Di ibu kota itu Mirza pasang iklan: menantang siapa pun untuk berdebat terbuka.
Yang ia tantang ulama Islam. Juga ulama Kristen.
Tempat debatnya Mirza sudah menentukan: di Masjid Jama Old Delhi (Indah Kumuh)
Cara debatnya pun Mirza yang menentukan. Agar tidak terjadi debat kusir. Juga agar tidak ada yang salah dalam mengutip apa yang sudah diucapkan.
Baca Juga:Serap Aspirasi, 50 Anggota DPRD Gelar ResesBumbu Dapur Instan Penyumbang Sampah?
Ucapan semua orang di arena itu harus ditulis. Untuk dibacakan. Ada bukti –siapa mengucapkan apa.
Syarat lain: topiknya satu persatu. Satu dulu yang diperdebatankan. Tidak boleh melebar ke topik lain.
Kali pertama itu topiknya soal kematian Isa (Yesus) tadi.
Kian mendekati hari debat suasana kian panas. Terutama dari kalangan Islam.
Mereka tidak mau topik debat dibatasi. Harus juga membahas topik lain: mengapa Mirza menyebut dirinya sebagai nabi.
Padahal, menurut keyakinan Islam, nabi terakhir adalah Muhammad.
Setelah itu memang diyakini akan ada orang hebat yang diturunkan ke bumi. Di akhir zaman nanti. Tapi itu adalah Isa yang diangkat ke surga dulu. Bukan Mirza.
Pro-kontra terjadi. Kian keruh. Di hari perdebatan masa sangat besar. Sulit diatur. Berpotensi bentrok.
Polisi Inggris membubarkan mereka.
Saya juga diajak Saifullah ke masjid pertama. Yang dibangun Mirza di dekat rumah bapaknya.

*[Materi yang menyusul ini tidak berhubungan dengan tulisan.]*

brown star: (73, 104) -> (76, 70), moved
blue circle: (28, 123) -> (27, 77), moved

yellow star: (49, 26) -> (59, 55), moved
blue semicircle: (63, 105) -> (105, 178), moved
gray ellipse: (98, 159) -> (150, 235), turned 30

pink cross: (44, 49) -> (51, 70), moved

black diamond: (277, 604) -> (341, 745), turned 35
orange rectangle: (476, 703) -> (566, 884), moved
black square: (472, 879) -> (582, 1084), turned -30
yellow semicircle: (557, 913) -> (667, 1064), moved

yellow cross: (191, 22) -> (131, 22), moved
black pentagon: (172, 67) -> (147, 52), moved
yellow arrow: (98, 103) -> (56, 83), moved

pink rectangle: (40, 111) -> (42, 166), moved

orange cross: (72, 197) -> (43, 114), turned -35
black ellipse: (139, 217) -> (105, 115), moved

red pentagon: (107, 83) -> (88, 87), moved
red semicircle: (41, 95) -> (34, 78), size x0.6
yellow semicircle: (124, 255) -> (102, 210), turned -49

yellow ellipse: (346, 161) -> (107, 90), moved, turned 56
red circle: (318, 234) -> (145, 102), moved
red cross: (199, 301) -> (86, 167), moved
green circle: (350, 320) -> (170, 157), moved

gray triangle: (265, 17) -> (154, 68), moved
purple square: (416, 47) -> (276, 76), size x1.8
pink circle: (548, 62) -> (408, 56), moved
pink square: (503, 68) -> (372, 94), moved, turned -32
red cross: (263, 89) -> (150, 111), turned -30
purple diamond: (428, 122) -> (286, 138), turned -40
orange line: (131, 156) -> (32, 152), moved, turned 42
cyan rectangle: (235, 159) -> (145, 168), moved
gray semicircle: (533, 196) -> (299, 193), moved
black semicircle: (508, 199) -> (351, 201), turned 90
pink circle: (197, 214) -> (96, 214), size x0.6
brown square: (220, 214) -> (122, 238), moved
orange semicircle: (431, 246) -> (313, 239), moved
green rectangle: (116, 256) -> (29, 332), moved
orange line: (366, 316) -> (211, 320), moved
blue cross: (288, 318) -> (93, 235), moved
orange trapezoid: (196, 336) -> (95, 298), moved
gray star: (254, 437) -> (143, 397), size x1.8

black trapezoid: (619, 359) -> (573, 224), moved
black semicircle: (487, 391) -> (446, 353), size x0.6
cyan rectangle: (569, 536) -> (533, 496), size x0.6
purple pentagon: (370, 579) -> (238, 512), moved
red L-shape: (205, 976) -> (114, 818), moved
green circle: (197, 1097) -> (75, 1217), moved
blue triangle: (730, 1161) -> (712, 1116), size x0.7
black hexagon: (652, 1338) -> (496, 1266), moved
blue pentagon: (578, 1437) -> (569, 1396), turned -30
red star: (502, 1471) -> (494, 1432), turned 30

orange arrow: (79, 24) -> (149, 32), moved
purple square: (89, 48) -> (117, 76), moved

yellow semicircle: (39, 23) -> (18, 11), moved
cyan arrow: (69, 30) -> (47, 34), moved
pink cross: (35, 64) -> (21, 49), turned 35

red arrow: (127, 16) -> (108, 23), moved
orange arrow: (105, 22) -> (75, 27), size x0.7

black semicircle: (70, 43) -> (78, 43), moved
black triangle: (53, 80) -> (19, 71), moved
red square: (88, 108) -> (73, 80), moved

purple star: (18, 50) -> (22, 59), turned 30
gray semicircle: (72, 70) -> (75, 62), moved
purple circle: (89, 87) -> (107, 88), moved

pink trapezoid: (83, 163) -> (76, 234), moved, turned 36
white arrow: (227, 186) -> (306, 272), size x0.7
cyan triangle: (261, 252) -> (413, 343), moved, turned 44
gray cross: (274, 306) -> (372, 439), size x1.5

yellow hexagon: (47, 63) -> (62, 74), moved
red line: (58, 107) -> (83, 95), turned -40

Baca Juga:Anggota Bhayangkari Subang Raih Penghargaan UMKM JUARA se-Jawa BaratBuruh Panik, Ular Kobra Masuk PT Taekwang
Awalnya tidak ada yang mau salat. Lingkungan ini semua beragama Sikh. Atau Hindu.
“Makmum pertama Mirza adalah orang yang dibayar untuk mau ikut salat,” kata Saifullah.
Lama-lama Islam berkembang di situ. Ayahnya kian khawatir anaknya tidak mau jadi pengusaha.
Di akhir hidupnya sang ayah bangga pada anaknya itu.
Kini sudah ada masjid besar di situ. Dengan menara-menara tinggi.
Saya lantas minta diantar ke komplek pagar tembok panjang itu. Waktu saya sudah habis.
Ternyata itulah komplek makam Mirza Ghulam Ahmad. Suasana di dalamnya seperti Taman Makam Pahlawan. Luas dan indah. Dengan pohon-pohon besar dan taman yang luas.
Di ujung sana ada ribuan makam lain. Itulah para pejuang Ahmadiyah.
Yang dimaksud pejuang adalah termasuk mereka yang mau sedekah 10 persen dari penghasilannya.